Re: remote accumulo instance issue

2013-05-08 Thread Marc Reichman
All,

My apologies. This seemed to be a JAR mismatch error. No more problems.
Sorry for the drill.

Marc


On Wed, May 8, 2013 at 11:45 AM, Marc Reichman mreich...@pixelforensics.com
 wrote:

 1.4.1., hadoop 1.0.3.

 Just for sanity, I ran 'accumulo classpath' on the cluster and am copying
 those exact files to my client side in case there was a mismatch somewhere.


 On Wed, May 8, 2013 at 11:43 AM, John Vines vi...@apache.org wrote:

 What version of Accumulo are you running?

 Sent from my phone, please pardon the typos and brevity.
 On May 8, 2013 12:38 PM, Marc Reichman mreich...@pixelforensics.com
 wrote:

 I can't find anything wrong with the networking.
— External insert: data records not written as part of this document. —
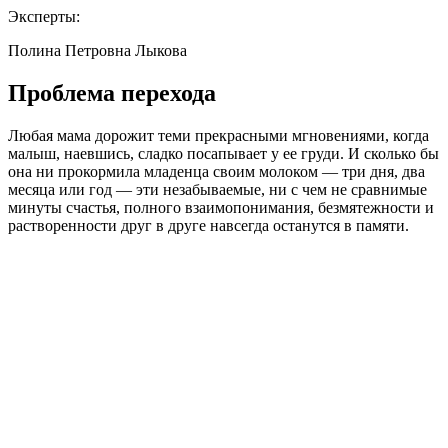
Эксперты:
Полина Петровна Лыкова
Проблема перехода
Любая мама дорожит теми прекрасными мгновениями, когда
малыш, наевшись, сладко посапывает у ее груди. И сколько бы
она ни прокормила младенца своим молоком — три дня, два
месяца или год — эти незабываемые, ни с чем не сравнимые
минуты счастья, полного взаимопонимания, безмятежности и
растворенности друг в друге навсегда останутся в памяти.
Here is the whole error
 with stack trace:
 2057 [main] WARN org.apache.accumulo.core.client.impl.ServerClient  -
 Failed to find an available server in the list of servers:
 [192.168.1.164:9997:9997 (12), 192.168.1.192:9997:9997 (12),
 192.168.1.194:9997:9997 (12), 192.168.1.162:9997:9997 (12),
 192.168.1.190:9997:9997 (12), 192.168.1.166:9997:9997 (12),
 192.168.1.168:9997:9997 (12), 192.168.1.196:9997:9997 (12)]
 Exception in thread main java.lang.IncompatibleClassChangeError:
 Implementing class
 at java.lang.ClassLoader.defineClass1(Native Method)
  at java.lang.ClassLoader.defineClassCond(ClassLoader.java:631)
 at java.lang.ClassLoader.defineClass(ClassLoader.java:615)
  at
 java.security.SecureClassLoader.defineClass(SecureClassLoader.java:141)
 at java.net.URLClassLoader.defineClass(URLClassLoader.java:283)
  at java.net.URLClassLoader.access$000(URLClassLoader.java:58)
 at java.net.URLClassLoader$1.run(URLClassLoader.java:197)
  at java.security.AccessController.doPrivileged(Native Method)
 at java.net.URLClassLoader.findClass(URLClassLoader.java:190)
  at java.lang.ClassLoader.loadClass(ClassLoader.java:306)
 at sun.misc.Launcher$AppClassLoader.loadClass(Launcher.java:301)
  at java.lang.ClassLoader.loadClass(ClassLoader.java:247)
 at
 org.apache.accumulo.core.client.impl.ServerClient.getConnection(ServerClient.java:146)
  at
 org.apache.accumulo.core.client.impl.ServerClient.getConnection(ServerClient.java:123)
 at
 org.apache.accumulo.core.client.impl.ServerClient.executeRaw(ServerClient.java:105)
  at
 org.apache.accumulo.core.client.impl.ServerClient.execute(ServerClient.java:71)
 at
 org.apache.accumulo.core.client.impl.ConnectorImpl.init(ConnectorImpl.java:75)
  at
 org.apache.accumulo.core.client.ZooKeeperInstance.getConnector(ZooKeeperInstance.java:218)
 at
 org.apache.accumulo.core.client.ZooKeeperInstance.getConnector(ZooKeeperInstance.java:206)

 Running on JDK 1.6.0_27


 On Wed, May 8, 2013 at 10:38 AM, Keith Turner ke...@deenlo.com wrote:




 On Wed, May 8, 2013 at 11:09 AM, Marc Reichman 
 mreich...@pixelforensics.com wrote:

 I have seen this as ticket ACCUMULO-687 which has been marked
 resolved, but I still see this issue.

 I am connecting to a remote accumulo instance to query and to launch
 mapreduce jobs using AccumuloRowInputFormat, and I'm seeing an error like:

 91 [main-SendThread(padres.home:2181)] INFO
 org.apache.zookeeper.ClientCnxn  - Socket connection established to
 padres.home/192.168.1.160:2181, initiating session
 166 [main-SendThread(padres.home:2181)] INFO
 org.apache.zookeeper.ClientCnxn  - Session establishment complete on 
 server
 padres.home/192.168.1.160:2181, sessionid = 0x13e7b48f9d17af7,
 negotiated timeout = 3
 1889 [main] WARN org.apache.accumulo.core.client.impl.ServerClient  -
 Failed to find an available server in the list of servers:
 [192.168.1.164:9997:9997 (12), 192.168.1.192:9997:9997 (12),
 192.168.1.194:9997:9997 (12), 192.168.1.162:9997:9997 (12),
 192.168.1.190:9997:9997 (12), 192.168.1.166:9997:9997 (12),
 192.168.1.168:9997:9997 (12), 192.168.1.196:9997:9997 (12)]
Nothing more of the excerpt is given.